Ramona's eyes glistened. ”I wish I could have thanked him,” she said.

”You should have let me know. He ought to have been paid for going.”

”I paid him, Senorita; he went for me,” said Alessandro, with a shade of wounded pride in the tone, which Ramona should have perceived, but did not, and went on hurting the lover's heart still more.

”But it was for us that you sent for it, Alessandro; the Senora would rather pay the messenger herself.”

”It is paid, Senorita. It is nothing. If the Senor Felipe wishes to hear the violin, I will play;” and Alessandro walked slowly away.

Ramona gazed after him. For the first time, she looked at him with no thought of his being an Indian,--a thought there had surely been no need of her having, since his skin was not a shade darker than Felipe's; but so strong was the race feeling, that never till that moment had she forgotten it.

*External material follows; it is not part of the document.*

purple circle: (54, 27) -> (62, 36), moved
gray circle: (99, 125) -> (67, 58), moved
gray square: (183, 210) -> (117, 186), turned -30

”What a superb head, and what a walk!” she thought. Then, looking more observantly, she said: ”He walks as if he were offended. He did not like my offering to pay for the messenger. He wanted to do it for dear Felipe. I will tell Felipe, and we will give him some present when he goes away.”

”Isn't he splendid, Senorita?” came in a light laughing tone from Margarita's lips close to her ear, in the fond freedom of their relation. ”Isn't he splendid? And oh, Senorita, you can't think how he dances! Last year I danced with him every night; he has wings on his feet, for all he is so tall and big.”

There was a coquettish consciousness in the girl's tone, that was suddenly, for some unexplained reason, exceedingly displeasing to Ramona. Drawing herself away, she spoke to Margarita in a tone she had never before in her life used. ”It is not fitting to speak like that about young men. The Senora would be displeased if she heard you,” she said, and walked swiftly away leaving poor Margarita as astounded as if she had got a box on the ear.

She looked after Ramona's retreating figure, then after Alessandro's.

She had heard them talking together just before she came up. Thoroughly bewildered and puzzled, she stood motionless for several seconds, reflecting; then, shaking her head, she ran away, trying to dismiss the harsh speech from her mind. ”Alessandro must have vexed the Senorita,”

she thought, ”to make her speak like that to me.” But the incident was not so easily dismissed from Margarita's thoughts. Many times in the day it recurred to her, still a bewilderment and a puzzle, as far from solution as ever. It was a tiny seed, whose name she did not dream of; but it was dropped in soil where it would grow some day,--forcing-house soil, and a bitter seed; and when it blossomed, Ramona would have an enemy.

All unconscious, equally of Margarita's heart and her own, Ramona proceeded to Felipe's room. Felipe was sleeping, the Senora sitting by his side, as she had sat for days and nights,--her dark face looking thinner and more drawn each day; her hair looking even whiter, if that could be; and her voice growing hollow from faintness and sorrow.